== TASK OBJECTIVE ==
Scan the records below. Report the number of lines containing the word "York", and nothing more.

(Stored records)
▶

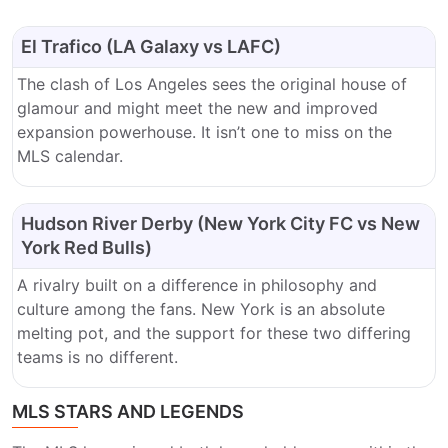
El Trafico (LA Galaxy vs LAFC)
The clash of Los Angeles sees the original house of
glamour and might meet the new and improved
expansion powerhouse. It isn’t one to miss on the
MLS calendar.
Hudson River Derby (New York City FC vs New
York Red Bulls)
A rivalry built on a difference in philosophy and
culture among the fans. New York is an absolute
melting pot, and the support for these two differing
teams is no different.
MLS STARS AND LEGENDS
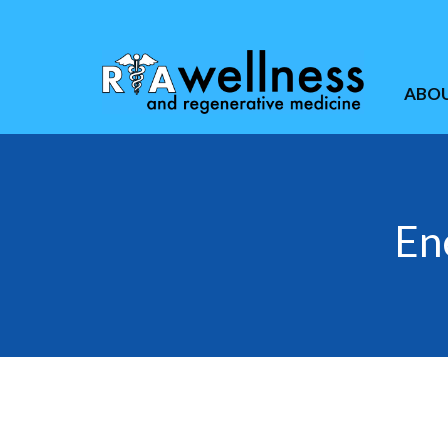
ABO
En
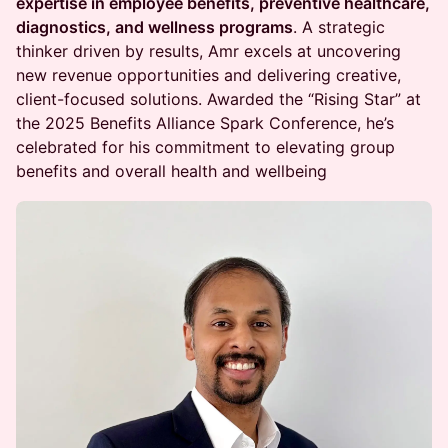
expertise in employee benefits, preventive healthcare,
diagnostics, and wellness programs
. A strategic
thinker driven by results, Amr excels at uncovering
new revenue opportunities and delivering creative,
client-focused solutions. Awarded the “Rising Star” at
the 2025 Benefits Alliance Spark Conference, he’s
celebrated for his commitment to elevating group
benefits and overall health and wellbeing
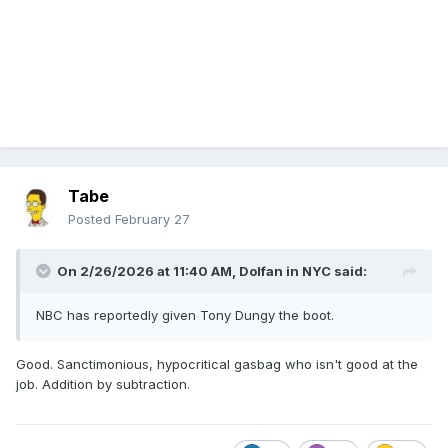
Tabe
Posted
February 27
On 2/26/2026 at 11:40 AM,
Dolfan in NYC
said:
NBC has reportedly given Tony Dungy the boot.
Good. Sanctimonious, hypocritical gasbag who isn't good at the
job. Addition by subtraction.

◀

== TASK SOLUTION ==
3